The plaintiff, Stuart, is a professional driver, and she wanted union referrals for driving jobs related to movie and TV productions, because those driving jobs paid the most. The local never in its 70 year history had referred a female driver for any of the TV or movie jobs. At the end of 2009, the local adopted a rule that anyone who wanted one of the movie/TV jobs had to complete and submit an application for referral, which Stuart did in March 2010. Months later, after receiving no referrals, Stuart called the local's business agent "a number of times"; the business agent, in essence, said "don't call me, I'll call you." In the four and a half years since, Stuart has received no referrals, although there has been no lack of work.
Stuart filed an EEOC charge of sex discrimination in October 2011, and received her right to sue letter in September 2013. She filed suit timely within the 90 day period in December 2013. The local, in its answer, pleaded the affirmative defense that the administrative statute of limitations had expired, because Stuart did not allege in her complaint any discriminatory actions within the 300 day period proceeding filing of her EEOC charge.
The district court, Judge Milton Shadur, without motion from the local ordered Stuart to respond to the statute of limitations defense.
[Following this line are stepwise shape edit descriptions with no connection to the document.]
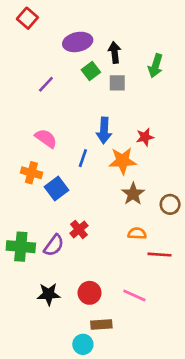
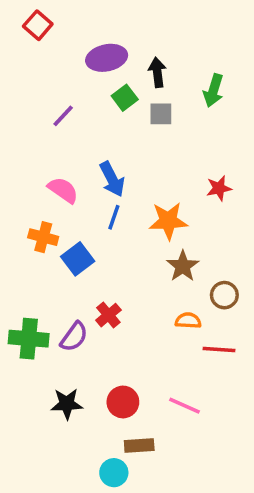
blue arrow: (104, 130) -> (112, 179), moved, turned -30
red star: (145, 137) -> (219, 188), moved
brown circle: (170, 204) -> (224, 295), moved

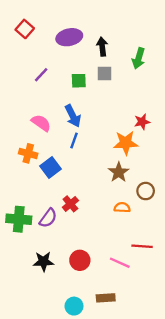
red square: (38, 25) -> (25, 29), moved
green square: (125, 98) -> (79, 81), moved, turned 35
orange star: (168, 221) -> (126, 143), moved
red line: (219, 349) -> (142, 246), moved
brown rectangle: (139, 445) -> (106, 298), moved

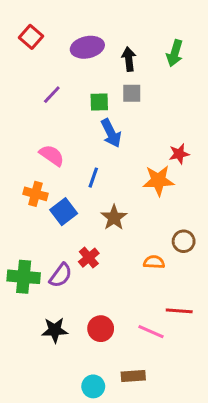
green arrow: (139, 58) -> (175, 53), moved
blue arrow: (73, 116) -> (111, 133), moved
brown star: (119, 172) -> (114, 218), moved

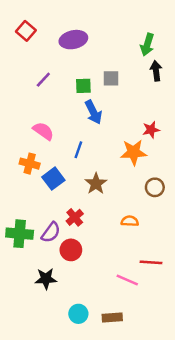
black arrow: (129, 59) -> (156, 71), moved
brown circle: (184, 241) -> (155, 187), moved
red circle: (101, 329) -> (71, 250), moved
cyan circle: (93, 386) -> (78, 314), moved

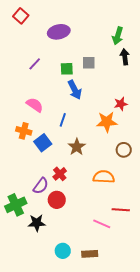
red square: (26, 31) -> (21, 16), moved
orange semicircle: (130, 221) -> (104, 177), size x1.5
green cross: (20, 234) -> (16, 205), moved, turned -30

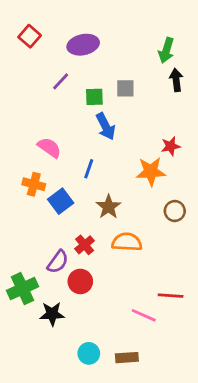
red square: (21, 16) -> (30, 36), moved
purple line: (35, 64) -> (61, 81), moved
orange semicircle: (104, 177) -> (127, 242), moved

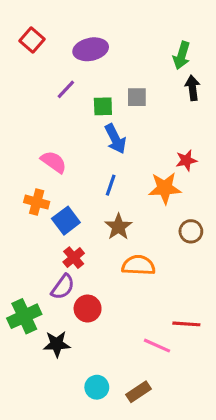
blue line: (89, 169) -> (111, 185), moved
red cross: (85, 245) -> (74, 258), moved
brown rectangle: (127, 358) -> (138, 392), turned -30

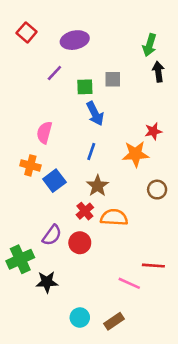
pink semicircle: (54, 162) -> (44, 133), turned -110
red cross: (74, 258) -> (85, 211), moved
red circle: (88, 309) -> (80, 243), moved

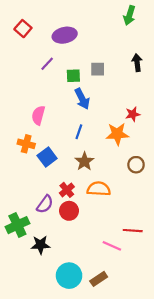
green arrow: (149, 45) -> (129, 15), moved
red cross: (85, 211) -> (67, 190), moved
cyan circle: (80, 318) -> (69, 276), size x1.5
Stuart explained in response that the local had not referred her any of the numerous movie and TV project jobs in the 300-day period. The district court ruled that Stuart's suit was untimely, and that she had known since 2005 that the local discriminated based on gender, noting that her complaint had alleged that she had not been referred any jobs going all the way back to 2005. The Seventh Circuit, in a rather stinging opinion authored by Judge Richard Posner, reversed, making two essential points:
- "A plaintiff is not required to negate an affirmative defense in his or her complaint."
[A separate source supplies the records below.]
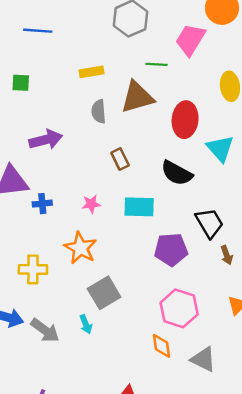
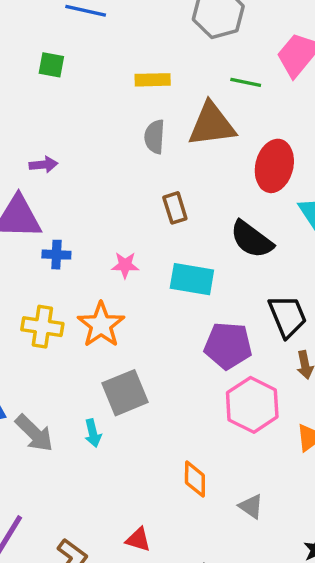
green square: (21, 83) -> (51, 65), moved
purple arrow: (46, 140) -> (43, 165), moved, size x0.6
yellow cross: (33, 269) -> (42, 327), moved
pink hexagon: (179, 308) -> (252, 405), moved
gray triangle: (203, 359) -> (251, 506), size x0.7

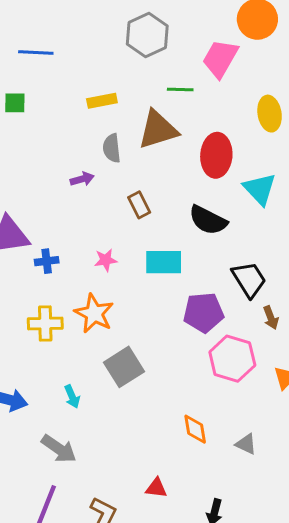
purple arrow: (43, 165) -> (82, 179), moved
gray arrow: (34, 433) -> (59, 449), moved
cyan arrow: (93, 433) -> (72, 397), moved

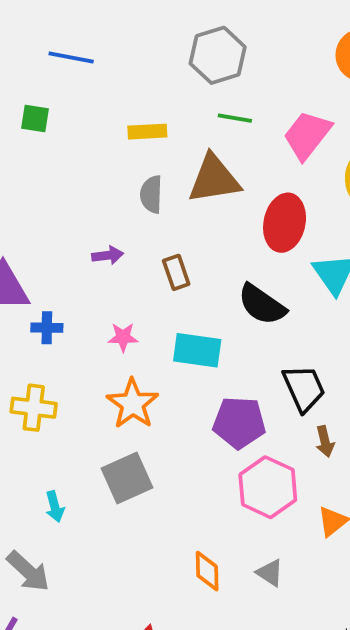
pink trapezoid: (220, 59) -> (307, 135), moved
green line: (180, 89) -> (235, 118), moved
purple arrow: (82, 179) -> (108, 255), moved
orange star: (94, 313) -> (133, 404), moved
gray triangle: (246, 444) -> (270, 573), moved

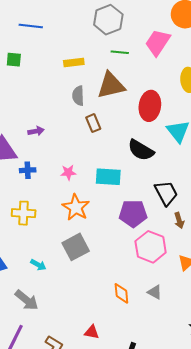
pink trapezoid: (307, 135) -> (158, 42), moved
purple arrow: (108, 255) -> (36, 131), moved
brown rectangle: (176, 272) -> (93, 123), moved
cyan arrow: (55, 507) -> (38, 265), turned -42

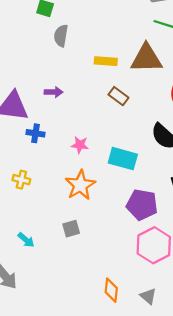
yellow rectangle: (74, 63) -> (106, 61), moved
gray semicircle: (78, 96) -> (61, 36), moved
brown rectangle: (93, 123) -> (118, 96), turned -42
yellow cross: (24, 213) -> (21, 180), size x0.7
gray square: (76, 247) -> (71, 229), size x0.6

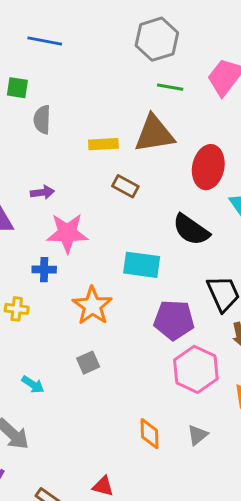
blue cross: (35, 133) -> (44, 270), moved
pink star: (80, 145) -> (67, 233), moved, size x1.8
gray triangle: (148, 296) -> (198, 435), turned 48

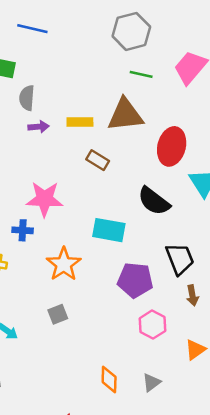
purple arrow: (42, 192) -> (39, 127), moved
pink hexagon: (196, 369) -> (153, 325), size x0.7

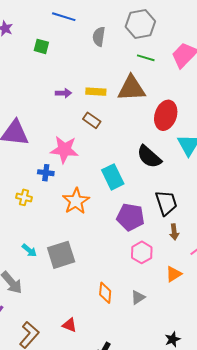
gray semicircle: (27, 98) -> (99, 37), moved
brown rectangle: (98, 160) -> (92, 120), moved
cyan rectangle: (109, 230) -> (113, 177), turned 50
gray square: (58, 314) -> (61, 255), moved, size x1.8

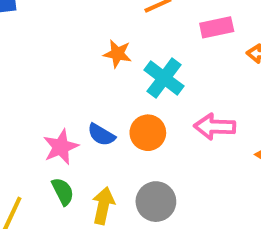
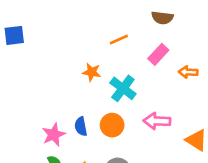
pink rectangle: (217, 27) -> (158, 54), turned -35
blue semicircle: (101, 135) -> (81, 126), turned 48

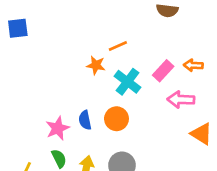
orange line: (119, 39) -> (118, 46), moved
pink rectangle: (158, 54) -> (163, 71), moved
pink arrow: (157, 121) -> (181, 100), moved

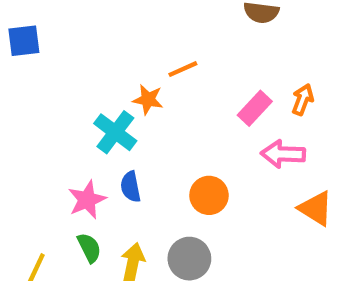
orange arrow: (193, 65) -> (303, 100), turned 108
cyan cross: (127, 82) -> (115, 132), moved
orange circle: (116, 119) -> (209, 195), moved

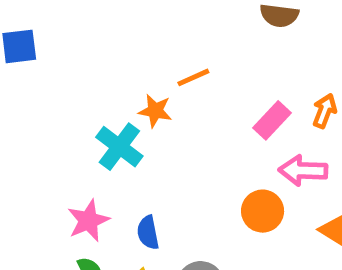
blue semicircle: (131, 187) -> (148, 233), moved
orange circle: (209, 195) -> (263, 211), moved

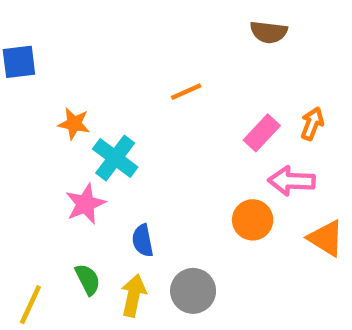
orange star: (155, 111) -> (74, 124), moved
pink star: (88, 221) -> (85, 204), moved

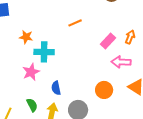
cyan cross: (115, 158) -> (44, 52), turned -36
orange circle: (253, 220) -> (104, 90), moved

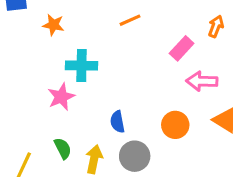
orange star: (26, 37) -> (53, 25), moved
orange arrow: (130, 37) -> (216, 26), moved
blue semicircle: (56, 88) -> (117, 122), moved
- "There is no rule that a plaintiff who has been repeatedly discriminated against by her employer cannot challenge any of the discriminatory acts under Title VII unless she files her EEOC charge within 300 days after the first such act. ... That would be an absurd rule. It would require employee to infuriate her employer or union by complaining about what might be an inconsequential act of discrimination that she did not expect to be repeated."
So the case was remanded for further proceedings, although before a different district judge based on the "abruptness and irregularity of the district judge’s handling of this case (we can’t understand his deciding to dismiss the complaint with prejudice, thereby preventing the plaintiff from amending the complaint, or his instructing his law clerk to request the plaintiff’s EEOC charge from the plaintiff’s lawyer, without telling the defendant, even though the charge was not part of the record), and the unmistakable (and to us incomprehensible) tone of derision that pervades his opinion, we have decided that further proceedings in the district court should be before a different district judge."
Judge Posner also took pains to explain the idiom, "hoist by her own petard":
“Hoist with his own petard,” famously spoken in Hamlet, means “lifted” by the explosion of one’s own little bomb—a “petard” is a small bomb.